▸ TASK GOAL
Repeat every record word for word and omit the images.

▸ DATA IN THIS EXERCISE
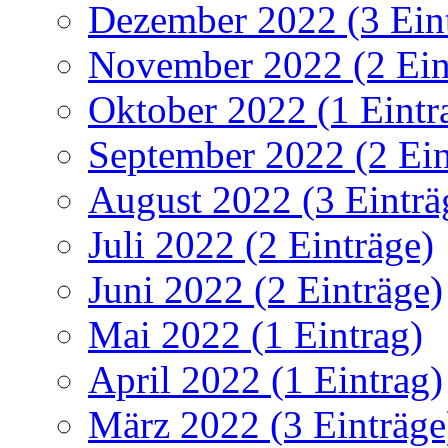
Dezember 2022 (3 Ein
November 2022 (2 Ein
Oktober 2022 (1 Eintr
September 2022 (2 Ein
August 2022 (3 Einträ
Juli 2022 (2 Einträge)
Juni 2022 (2 Einträge)
Mai 2022 (1 Eintrag)
April 2022 (1 Eintrag)
März 2022 (3 Einträge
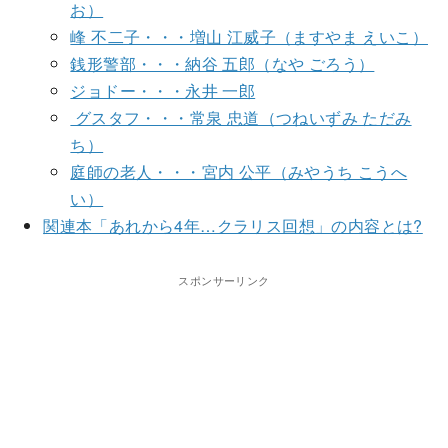
お）
峰 不二子・・・増山 江威子（ますやま えいこ）
銭形警部・・・納谷 五郎（なや ごろう）
ジョドー・・・永井 一郎
グスタフ・・・常泉 忠道（つねいずみ ただみ
ち）
庭師の老人・・・宮内 公平（みやうち こうへ
い）
関連本「あれから4年…クラリス回想」の内容とは?
スポンサーリンク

▸ COMPLETED TASK
Dezember 2022 (3 Ein
November 2022 (2 Ein
Oktober 2022 (1 Eintr
September 2022 (2 Ein
August 2022 (3 Einträ
Juli 2022 (2 Einträge)
Juni 2022 (2 Einträge)
Mai 2022 (1 Eintrag)
April 2022 (1 Eintrag)
März 2022 (3 Einträge
お）
峰 不二子・・・増山 江威子（ますやま えいこ）
銭形警部・・・納谷 五郎（なや ごろう）
ジョドー・・・永井 一郎
グスタフ・・・常泉 忠道（つねいずみ ただみ
ち）
庭師の老人・・・宮内 公平（みやうち こうへ
い）
関連本「あれから4年…クラリス回想」の内容とは?
スポンサーリンク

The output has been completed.